# [Problem to work on]
The lines to copy are those with "Набор" in them. Pull each one from the entries below.

# [Dataset extract]
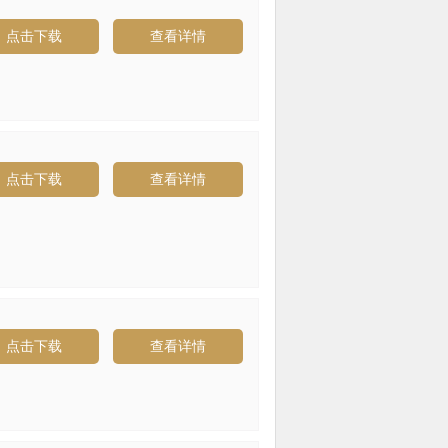
点击下载
查看详情
点击下载
查看详情
点击下载
查看详情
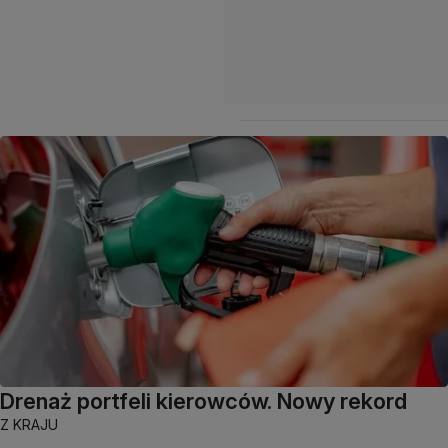
Drenaż portfeli kierowców. Nowy rekord
Z KRAJU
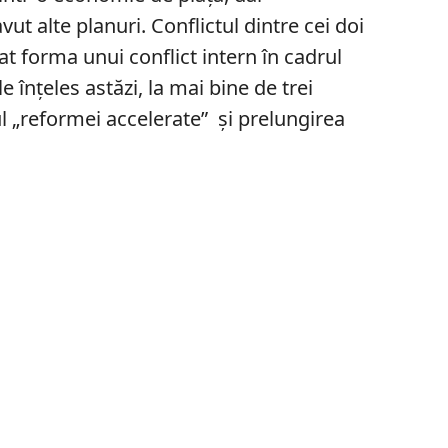
vut alte planuri. Conflictul dintre cei doi
at forma unui conflict intern în cadrul
e înțeles astăzi, la mai bine de trei
ul „reformei accelerate” și prelungirea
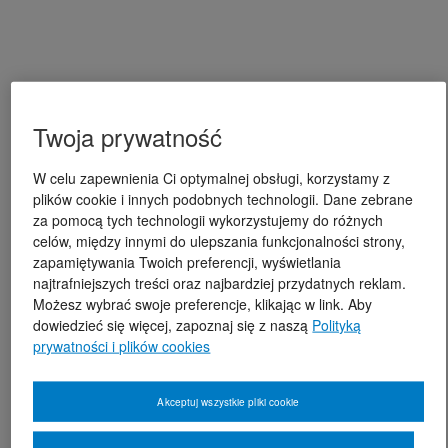
Twoja prywatność
W celu zapewnienia Ci optymalnej obsługi, korzystamy z
plików cookie i innych podobnych technologii. Dane zebrane
za pomocą tych technologii wykorzystujemy do różnych
celów, między innymi do ulepszania funkcjonalności strony,
zapamiętywania Twoich preferencji, wyświetlania
najtrafniejszych treści oraz najbardziej przydatnych reklam.
Możesz wybrać swoje preferencje, klikając w link. Aby
dowiedzieć się więcej, zapoznaj się z naszą
Polityką
prywatności i plików cookies
Akceptuj wszystkie pliki cookie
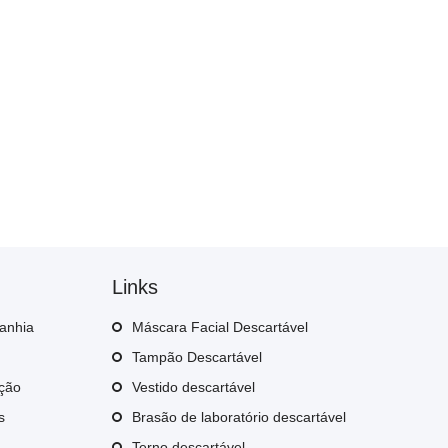
Links
anhia
Máscara Facial Descartável
Tampão Descartável
ição
Vestido descartável
s
Brasão de laboratório descartável
Terno descartável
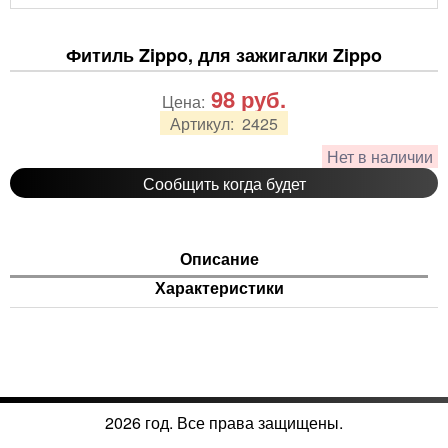
Фитиль Zippo, для зажигалки Zippo
98
руб.
Цена:
Артикул:
2425
Нет в наличии
Сообщить когда будет
Описание
Характеристики
2026 год. Все права защищены.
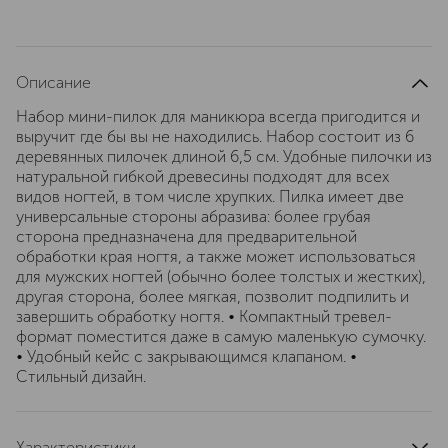
Описание
Набор мини-пилок для маникюра всегда пригодится и
выручит где бы вы не находились. Набор состоит из 6
деревянных пилочек длиной 6,5 см. Удобные пилочки из
натуральной гибкой древесины подходят для всех
видов ногтей, в том числе хрупких. Пилка имеет две
универсальные стороны абразива: более грубая
сторона предназначена для предварительной
обработки края ногтя, а также может использоваться
для мужских ногтей (обычно более толстых и жестких),
другая сторона, более мягкая, позволит подпилить и
завершить обработку ногтя. • Компактный тревел-
формат поместится даже в самую маленькую сумочку.
• Удобный кейс с закрывающимся клапаном. •
Стильный дизайн.
Характеристики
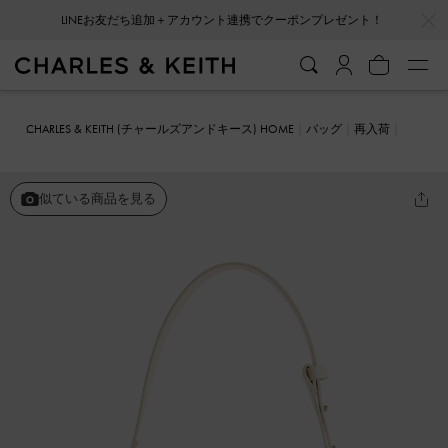
LINEお友だち追加＋アカウント連携でクーポンプレゼント！
…
…
会員登録＋ニュースレター登録で10%OFFクーポンプレゼント！
CHARLES & KEITH (チャールズアンドキース) HOME
バッグ
再入荷
Lumen ルーメン パッドクロスボディバッグ
似ている商品を見る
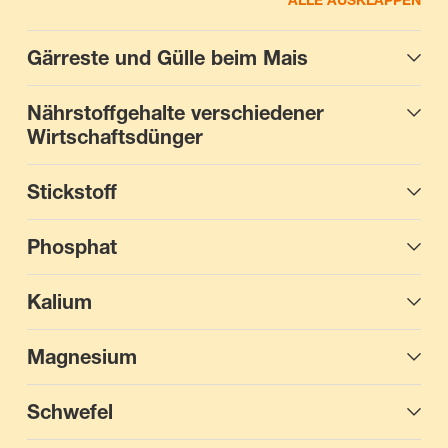
Gärreste und Gülle beim Mais
Nährstoffgehalte verschiedener
Wirtschaftsdünger
Stickstoff
Phosphat
Kalium
Magnesium
Schwefel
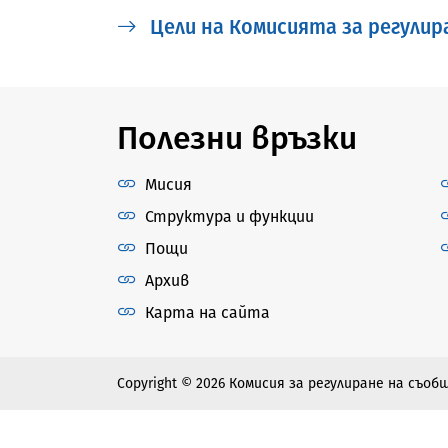
Цели на Комисията за регулира
Полезни връзки
Мисия
Структура и функции
Пощи
Архив
Карта на сайта
Copyright © 2026 Комисия за регулиране на съо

# [Finished exercise]
Набор мини-пилок для маникюра всегда пригодится и
выручит где бы вы не находились. Набор состоит из 6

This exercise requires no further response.